European equities slipped, extending the longest run of weekly losses in a year as U.K.-listed stocks struggled on the anniversary of Britain’s vote to leave the European Union. Oil was poised for a fifth week of decline as a supply glut shows no sign of ending, reports Bloomberg.
The benchmark STOXX Europe 600 index dropped for a third week, with food and beverage companies among the biggest losers after Stifel Financial Corp., a financial services holding company on the New York Stock Exchange downgraded brewer Heineken NV’s stock.
Shares in the U.K. were set for a fourth day of losses even as the pound pared its weekly decline with Brexit negotiations underway.
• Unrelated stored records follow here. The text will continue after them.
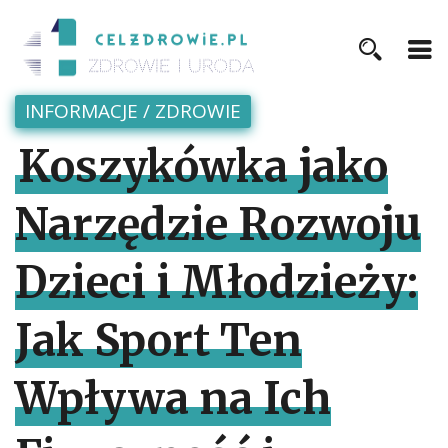
INFORMACJE
/
ZDROWIE
Koszykówka jako
Narzędzie Rozwoju
Dzieci i Młodzieży:
Jak Sport Ten
Wpływa na Ich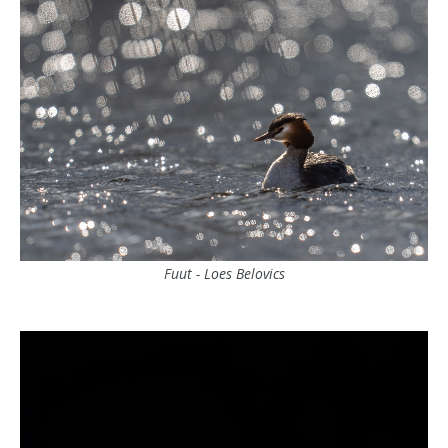
Fuut - Loes Belovics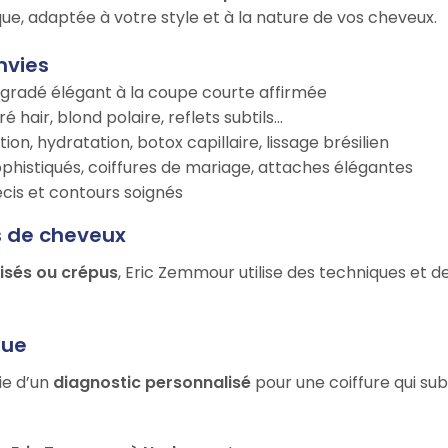
ue, adaptée à votre style et à la nature de vos cheveux.
nvies
égradé élégant à la coupe courte affirmée
é hair, blond polaire, reflets subtils…
tion, hydratation, botox capillaire, lissage brésilien
ophistiqués, coiffures de mariage, attaches élégantes
récis et contours soignés
s de cheveux
risés ou crépus
, Eric Zemmour utilise des techniques et d
que
ie d’un
diagnostic personnalisé
pour une coiffure qui su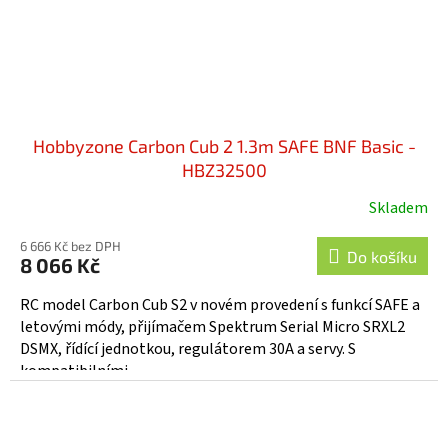
Hobbyzone Carbon Cub 2 1.3m SAFE BNF Basic -
HBZ32500
Skladem
6 666 Kč bez DPH
Do košíku
8 066 Kč
RC model Carbon Cub S2 v novém provedení s funkcí SAFE a
letovými módy, přijímačem Spektrum Serial Micro SRXL2
DSMX, řídící jednotkou, regulátorem 30A a servy. S
kompatibilními...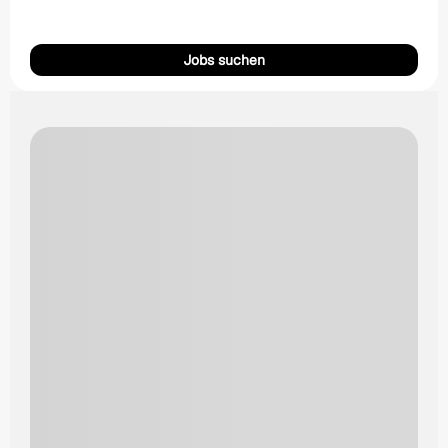
Jobs suchen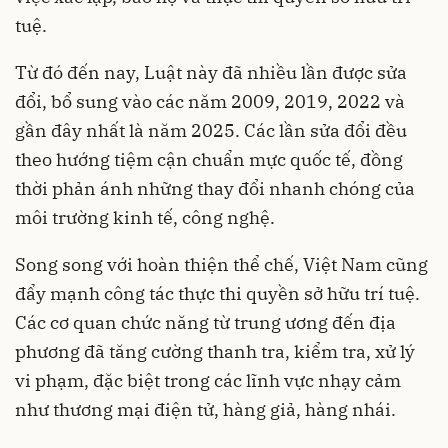
tuệ.
Từ đó đến nay, Luật này đã nhiều lần được sửa
đổi, bổ sung vào các năm 2009, 2019, 2022 và
gần đây nhất là năm 2025. Các lần sửa đổi đều
theo hướng tiệm cận chuẩn mực quốc tế, đồng
thời phản ánh những thay đổi nhanh chóng của
môi trường kinh tế, công nghệ.
Song song với hoàn thiện thể chế, Việt Nam cũng
đẩy mạnh công tác thực thi quyền sở hữu trí tuệ.
Các cơ quan chức năng từ trung ương đến địa
phương đã tăng cường thanh tra, kiểm tra, xử lý
vi phạm, đặc biệt trong các lĩnh vực nhạy cảm
như thương mại điện tử, hàng giả, hàng nhái.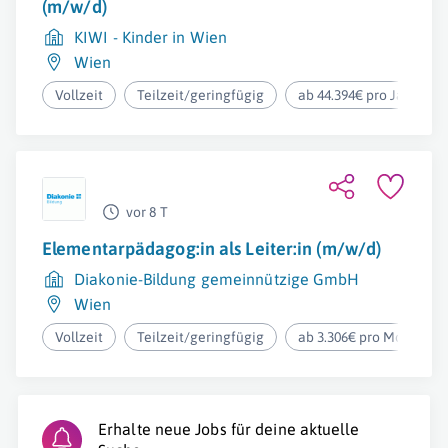
(m/w/d)
KIWI - Kinder in Wien
Wien
Vollzeit
Teilzeit/geringfügig
ab 44.394€ pro Jahr
vor 8 T
Elementarpädagog:in als Leiter:in (m/w/d)
Diakonie-Bildung gemeinnützige GmbH
Wien
Vollzeit
Teilzeit/geringfügig
ab 3.306€ pro Monat
Erhalte neue Jobs für deine aktuelle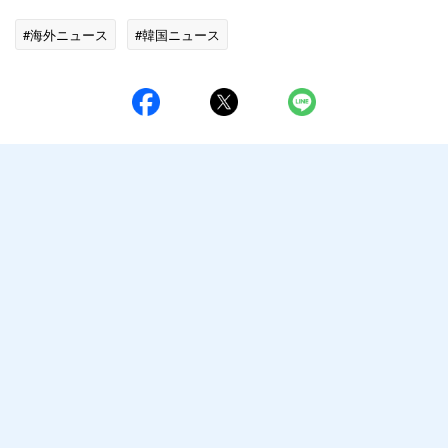
#海外ニュース
#韓国ニュース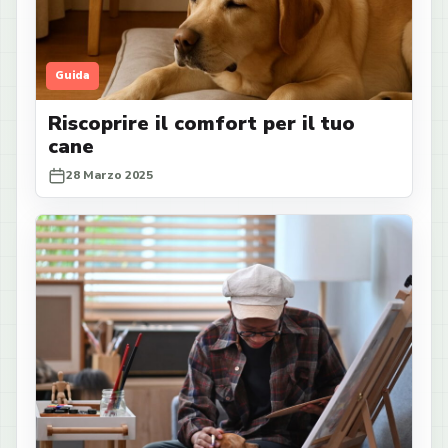
Guida
Riscoprire il comfort per il tuo
cane
28 Marzo 2025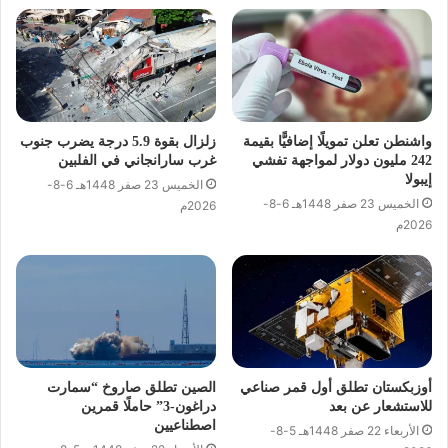
واشنطن تعلن تمويلًا إضافيًّا بقيمة
زلزال بقوة 5.9 درجة يضرب جنوب
242 مليون دولار لمواجهة تفشي
غرب سارانجاني في الفلبين
إيبولا
الخميس 23 صفر 1448هـ 6-8-
الخميس 23 صفر 1448هـ 6-8-
2026م
2026م
أوزبكستان تطلق أول قمر صناعي
الصين تطلق صاروخ “سمارت
للاستشعار عن بعد
دراغون-3” حاملًا قمرين
اصطناعيين
الأربعاء 22 صفر 1448هـ 5-8-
The dollar headed for its first weekly gain since May after Federal Reserve speakers did little to alter projections for the path of interest rates.
Weakness in energy prices were the theme of the week, with oil in New York and London dropping into a bear market on concerns that expanding supply in the U.S. and Libya will counter output cuts from the Organization of Petroleum Exporting Countries.
In Europe, the battle lines over negotiations to untangle Britain from the union have been drawn, with residency rights and clearing of euro-denominated financial instruments among the first issues making headlines.
“As a heat wave engulfs Europe, equities may suffer from sticky conditions near-term,” Bank of America Merrill Lynch strategists including Ronan Carr said in a client note Friday, adding “slowing cyclical momentum, weak oil and policy uncertainty could cause a wobble.”